Nanoceria distribution and effects are mouse-strain dependent

Abstract

Prior studies showed nanoparticle clearance was different in C57BL/6 versus BALB/c mice, strains prone to Th1 and Th2 immune responses, respectively. Objective: Assess nanoceria (cerium oxide, CeO₂ nanoparticle) uptake time course and organ distribution, cellular and oxidative stress, and bioprocessing as a function of mouse strain. Methods: C57BL/6 and BALB/c female mice were i.p. injected with 10 mg/kg nanoceria or vehicle and terminated 0.5 to 24 h later. Organs were collected for cerium analysis; light and electron microscopy with elemental mapping; and protein carbonyl, IL-1β, and caspase-1 determination. Results: Peripheral organ cerium significantly increased, generally more in C57BL/6 mice. Caspase-1 was significantly elevated in the liver at 6 h, to a greater extent in BALB/c mice, suggesting inflammasome pathway activation. Light microscopy revealed greater liver vacuolation in C57BL/6 mice and a nanoceria-induced decrease in BALB/c but not C57BL/6 mice vacuolation. Nanoceria increased spleen lymphoid white pulp cell density in BALB/c but not C57BL/6 mice. Electron microscopy showed intracellular nanoceria particles bioprocessed to form crystalline cerium phosphate nanoneedles. Ferritin accumulation was greatly increased proximal to the nanoceria, forming core-shell-like structures in C57BL/6 but even distribution in BALB/c mice. Conclusions: BALB/c mice were more responsive to nanoceria-induced effects, e.g. liver caspase-1 activation, reduced liver vacuolation, and increased spleen cell density. Nanoceria uptake, initiation of bioprocessing, and crystalline cerium phosphate nanoneedle formation were rapid. Ferritin greatly increased with a macrophage phenotype-dependent distribution. Further study will be needed to understand the mechanisms underlying the observed differences.
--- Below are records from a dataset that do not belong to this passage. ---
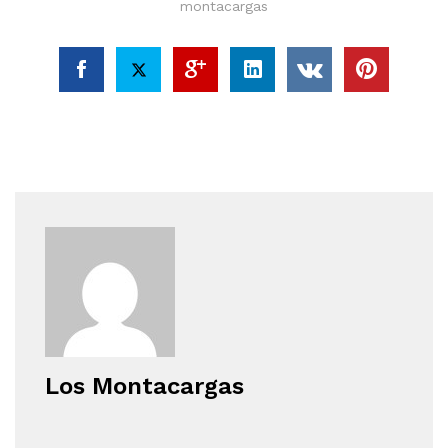
montacargas
Los Montacargas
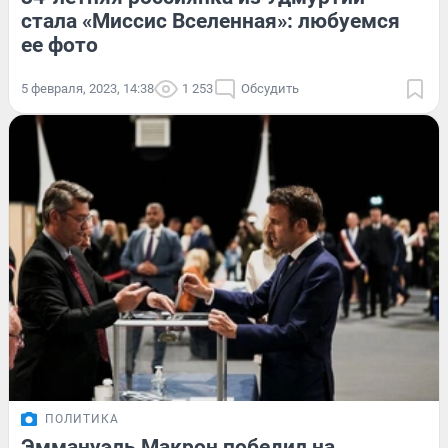
стала «Миссис Вселенная»: любуемся
ее фото
5 февраля, 2023, 14:38
1 253
Обсудить
ПОЛИТИКА
Эммануэль Макрон победил на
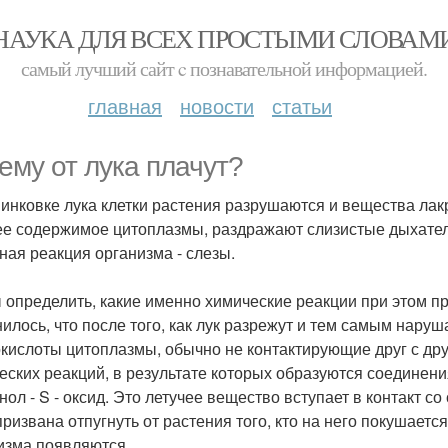
НАУКА ДЛЯ ВСЕХ ПРОСТЫМИ СЛОВАМ
самый лучший сайт c познавательной информацией.
главная
новости
статьи
ему от лука плачут?
инковке лука клетки растения разрушаются и вещества лакри
ее содержимое цитоплазмы, раздражают слизистые дыхательн
ная реакция организма - слезы.
 определить, какие именно химические реакции при этом п
илось, что после того, как лук разрежут и тем самым наруш
кислоты цитоплазмы, обычно не контактирующие друг с дру
еских реакций, в результате которых образуются соединени
нол - S - оксид. Это летучее вещество вступает в контакт с
 призвана отпугнуть от растения того, кто на него покушает
изма появляются.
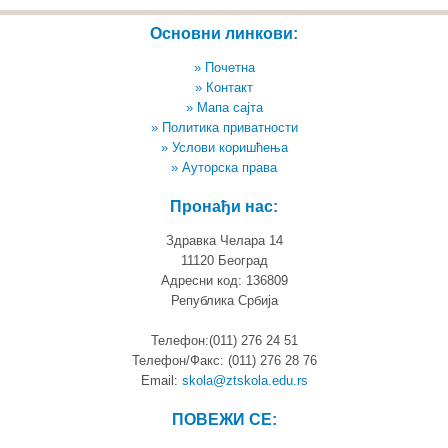
Основни линкови:
» Почетна
» Контакт
» Мапа сајта
» Политика приватности
» Услови коришћења
» Ауторска права
Пронађи нас:
Здравка Челара 14
11120 Београд
Адресни код: 136809
Република Србија
Телефон:(011) 276 24 51
Телефон/Факс: (011) 276 28 76
Email:
skola@ztskola.edu.rs
ПОВЕЖИ СЕ:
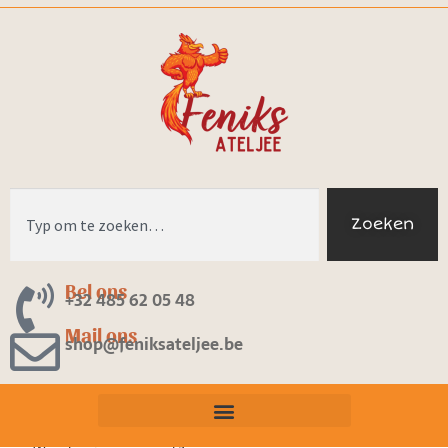
Zoeken
Bel ons
+32 485 62 05 48
Mail ons
shop@feniksateljee.be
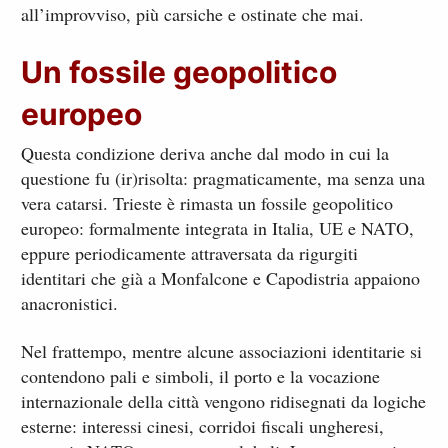
all’improvviso, più carsiche e ostinate che mai.
Un fossile geopolitico
europeo
Questa condizione deriva anche dal modo in cui la
questione fu (ir)risolta: pragmaticamente, ma senza una
vera catarsi. Trieste è rimasta un fossile geopolitico
europeo: formalmente integrata in Italia, UE e NATO,
eppure periodicamente attraversata da rigurgiti
identitari che già a Monfalcone e Capodistria appaiono
anacronistici.
Nel frattempo, mentre alcune associazioni identitarie si
contendono pali e simboli, il porto e la vocazione
internazionale della città vengono ridisegnati da logiche
esterne: interessi cinesi, corridoi fiscali ungheresi,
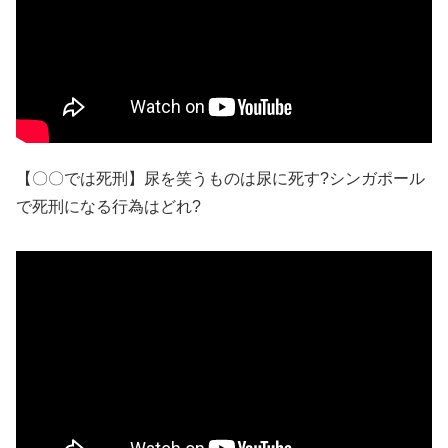
【〇〇では死刑】尿を笑うものは尿に死す?シンガポール
で死刑になる行為はどれ?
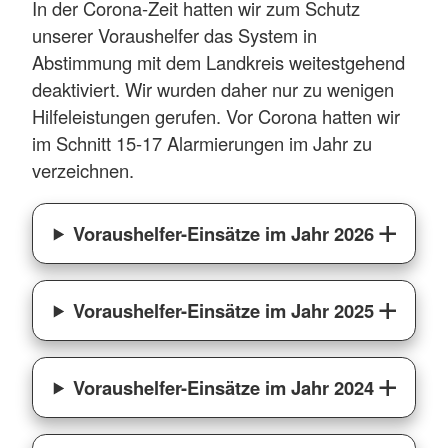
In der Corona-Zeit hatten wir zum Schutz
unserer Voraushelfer das System in
Abstimmung mit dem Landkreis weitestgehend
deaktiviert. Wir wurden daher nur zu wenigen
Hilfeleistungen gerufen. Vor Corona hatten wir
im Schnitt 15-17 Alarmierungen im Jahr zu
verzeichnen.
Voraushelfer-Einsätze im Jahr 2026
Voraushelfer-Einsätze im Jahr 2025
Voraushelfer-Einsätze im Jahr 2024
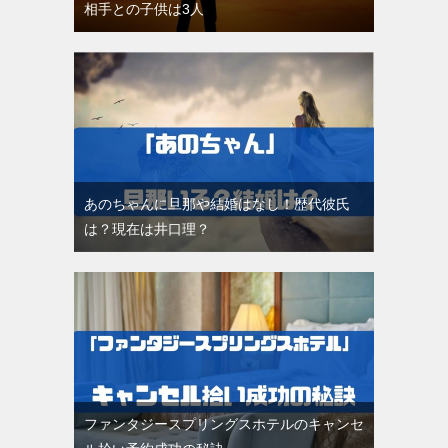
相手との子供は3人
あのちゃんに旦那や結婚はなし！歴代彼氏
は？現在は井口理？
ファンタジースプリングスホテルのキャンセ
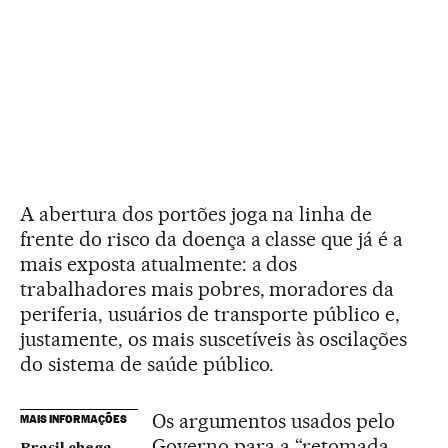
A abertura dos portões joga na linha de
frente do risco da doença a classe que já é a
mais exposta atualmente: a dos
trabalhadores mais pobres, moradores da
periferia, usuários de transporte público e,
justamente, os mais suscetíveis às oscilações
do sistema de saúde público.
Os argumentos usados pelo
MAIS INFORMAÇÕES
Governo para a “retomada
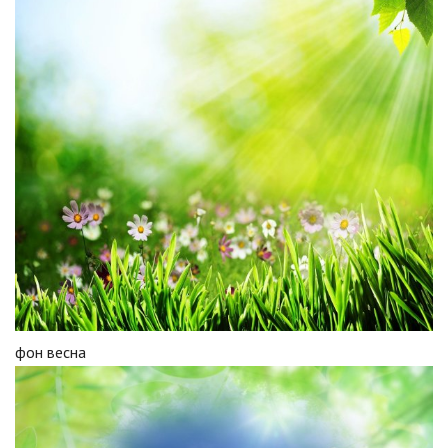
фон весна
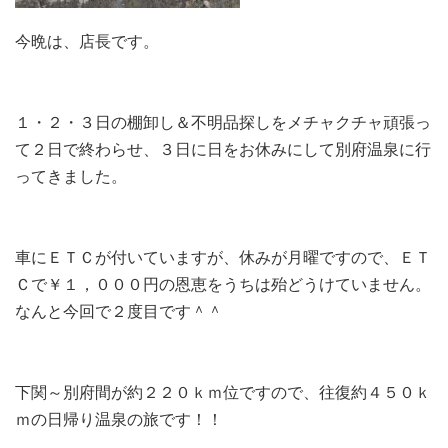
今晩は、店長です。
１・２・３日の棚卸し＆不明品探しをメチャクチャ頑張っ
て２日で終わらせ、３日に日をお休みにして別府温泉に行
ってきました。
車にＥＴＣが付いていますが、休みが月曜ですので、ＥＴ
Ｃで￥１，０００円の恩恵をうちは殆どうけていません。
なんと今回で２度目です＾＾
下関～別府間が約２２０ｋｍ位ですので、往復約４５０ｋ
ｍの日帰り温泉の旅です！！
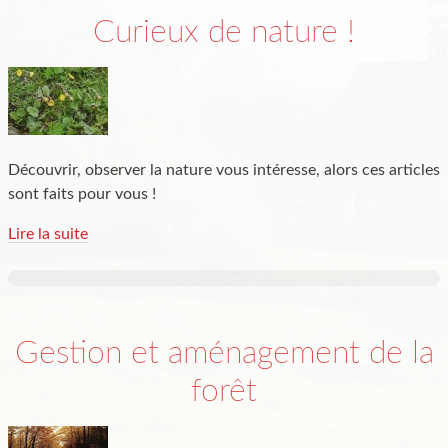
Curieux de nature !
Découvrir, observer la nature vous intéresse, alors ces articles
sont faits pour vous !
Lire la suite
Gestion et aménagement de la
forêt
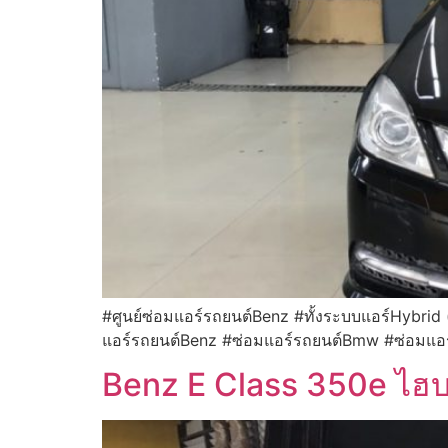
#ศูนย์ซ่อมแอร์รถยนต์Benz #ทั้งระบบแอร์Hybrid (
แอร์รถยนต์Benz #ซ่อมแอร์รถยนต์Bmw #ซ่อมแอร
Benz E Class 350e ไฮบ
Keywords: BALB/c mice; C57BL/6 mice; caspase-1; ferritin; liver; nanoceria.

Figure 1.

Physicochemical properties of the as-dosed nanoceria. The as-dosed nanoceria is shown in TEM images with increasing magnification as agglomerates on lacy carbon support (A, B, C and D). Circles in C indicate agglomerates and circles in D individual CeO₂ crystallites. E and G are STEM images at atomic resolution displaying rows of atoms (primary particles are crystalline as indicated by d-spacings in E and G and the X-ray diffractogram in F with characteristic ring structure signifying faces {100} and {111}). The surface of the primary nanoceria has an increased defect density (lower atom density) as indicated by the dotted rectangular areas in E and G. The EELS measurement in H was obtained at the nanoceria surface inside the dotted rectangular area and the M5 and M4 Ce peaks at 883 eV and 901 eV, respectively, are marked. The taller M5 peak indicates presence of predominantly Ce⁺⁺⁺. The M5 peak is missing a satellite peak (at 895 eV) which is characteristic of Ce⁺⁺⁺ dominance. Ce⁺⁺⁺ dominance is caused by the increased defect density or oxygen vacancies in the nanoceria crystal surface.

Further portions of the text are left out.